Process websocket stream while downloading multiple files using aiohttp


I'm following instructions (here) to mirror multiple orderbooks on Binance Exchange on my local machine.

Suppose for simplicity, I wish to mirror orderbooks for 2 symbols: ETHBTC and DOGEBTC (in reality it's 350+).

First I have to buffer the websocket order-update streams:

  • wss://stream.binance.com:9443/stream?streams=ETHBTC@depth@100ms
  • wss://stream.binance.com:9443/stream?streams=DOGEBTC@depth@100ms

Now I have to download snapshots:

As soon as I have the snapshots, I apply the buffer (which is ongoing) to them, yielding a STATE.

After that, all order-updates can simply be applied to the state.

For the updates stream I can do:

        async with aiohttp.ClientSession() as session:
            async with session.ws_connect(URL) as wsock:
                async for msg in wsock:
                    if msg.type != aiohttp.WSMsgType.TEXT:
                        J = json.loads(msg.data)
                        symbol = J['data']['s']

                        process_update(symbol, J)

But how can I, once the first update has come in, initiate downloading the snapshot, with a completion handler that will process it, in such a way as to not interrupt the stream?

If I'm tracking 300 symbols, that's 300 downloads happening at the same time.

I found resources on async downloading of multiple files, but I cannot see how to integrate this with the requirement of processing the stream.
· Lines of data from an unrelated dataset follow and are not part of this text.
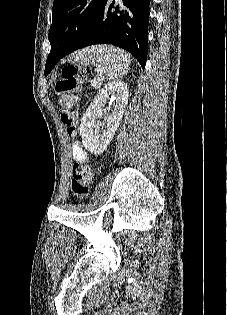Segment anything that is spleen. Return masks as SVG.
<instances>
[{
    "mask_svg": "<svg viewBox=\"0 0 227 315\" xmlns=\"http://www.w3.org/2000/svg\"><path fill=\"white\" fill-rule=\"evenodd\" d=\"M80 60L91 61L93 65L98 67L99 73L106 74L110 81L122 78L128 72L130 65V58L126 52L108 46H96L91 49H83L75 52L69 58L71 62ZM93 86L96 87L97 85ZM76 100V96L66 98L69 104H74Z\"/></svg>",
    "mask_w": 227,
    "mask_h": 315,
    "instance_id": "1",
    "label": "spleen"
}]
</instances>
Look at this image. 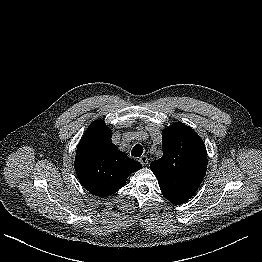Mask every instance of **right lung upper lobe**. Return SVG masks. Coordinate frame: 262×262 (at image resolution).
Wrapping results in <instances>:
<instances>
[{"instance_id":"right-lung-upper-lobe-1","label":"right lung upper lobe","mask_w":262,"mask_h":262,"mask_svg":"<svg viewBox=\"0 0 262 262\" xmlns=\"http://www.w3.org/2000/svg\"><path fill=\"white\" fill-rule=\"evenodd\" d=\"M111 136L103 121H93L76 151L77 177L87 191L99 197L114 194L126 184L129 174L141 168L138 161L117 149Z\"/></svg>"}]
</instances>
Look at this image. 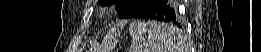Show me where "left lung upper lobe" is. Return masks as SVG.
Instances as JSON below:
<instances>
[{
    "instance_id": "5c2ea615",
    "label": "left lung upper lobe",
    "mask_w": 261,
    "mask_h": 52,
    "mask_svg": "<svg viewBox=\"0 0 261 52\" xmlns=\"http://www.w3.org/2000/svg\"><path fill=\"white\" fill-rule=\"evenodd\" d=\"M104 6L116 4L120 18L137 17L144 9L150 6L155 0H98Z\"/></svg>"
}]
</instances>
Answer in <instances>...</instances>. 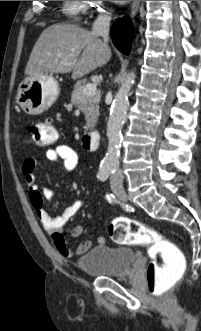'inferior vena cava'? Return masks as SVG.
Instances as JSON below:
<instances>
[{"mask_svg":"<svg viewBox=\"0 0 201 331\" xmlns=\"http://www.w3.org/2000/svg\"><path fill=\"white\" fill-rule=\"evenodd\" d=\"M110 15L107 13L100 14L95 22L93 23L92 33L97 36H102L104 40V45L107 46L108 35H109V25H110ZM117 176L122 180V174L119 171Z\"/></svg>","mask_w":201,"mask_h":331,"instance_id":"602c4592","label":"inferior vena cava"}]
</instances>
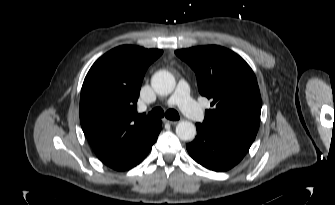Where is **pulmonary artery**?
Listing matches in <instances>:
<instances>
[{"label": "pulmonary artery", "mask_w": 335, "mask_h": 205, "mask_svg": "<svg viewBox=\"0 0 335 205\" xmlns=\"http://www.w3.org/2000/svg\"><path fill=\"white\" fill-rule=\"evenodd\" d=\"M168 105H178L183 113L195 122H201L204 118L203 111L190 96L188 84L179 81L174 94L167 101Z\"/></svg>", "instance_id": "1"}]
</instances>
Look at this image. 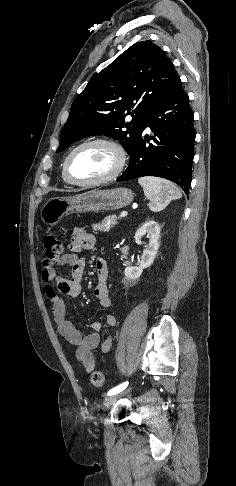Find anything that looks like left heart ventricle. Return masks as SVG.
<instances>
[{"label":"left heart ventricle","mask_w":236,"mask_h":486,"mask_svg":"<svg viewBox=\"0 0 236 486\" xmlns=\"http://www.w3.org/2000/svg\"><path fill=\"white\" fill-rule=\"evenodd\" d=\"M116 163V153L110 147L91 145L74 154L70 161V173L80 181L94 180L109 174Z\"/></svg>","instance_id":"obj_1"}]
</instances>
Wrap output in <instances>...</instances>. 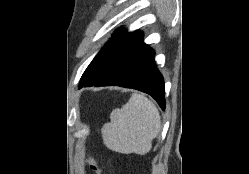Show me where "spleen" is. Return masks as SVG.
Listing matches in <instances>:
<instances>
[{"label":"spleen","instance_id":"3e777b00","mask_svg":"<svg viewBox=\"0 0 249 174\" xmlns=\"http://www.w3.org/2000/svg\"><path fill=\"white\" fill-rule=\"evenodd\" d=\"M111 121L102 127L103 142L112 151L145 155L161 128V117L154 103L133 93L121 109H114Z\"/></svg>","mask_w":249,"mask_h":174}]
</instances>
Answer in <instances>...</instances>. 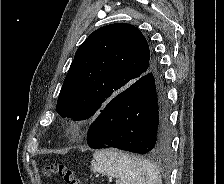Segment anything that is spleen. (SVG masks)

I could always do the downloads in a separate thread, but isn't this fighting the architecture goals of aiohttp?

REF:


Solution

  • Answer thanks to graingert on IRC Freenode #python 🙏

    import anyio.to_thread
    
    
    async def foo():
        async def download(symbol):
            async with session.get(f"{url}/{symbol}") as resp:
                await do_something(resp)
    
        async with aiohttp.ClientSession() as session, session.ws_connect(
            URL
        ) as wsock, anyio.create_task_group() as tg:
            async for msg in wsock:
                if msg.type != aiohttp.WSMsgType.TEXT:
                    J = json.loads(msg.data)
                    symbol = J["data"]["s"]
    
                    tg.start_soon(download, symbol)
                    await anyio.to_thread.run(process_update, symbol, J)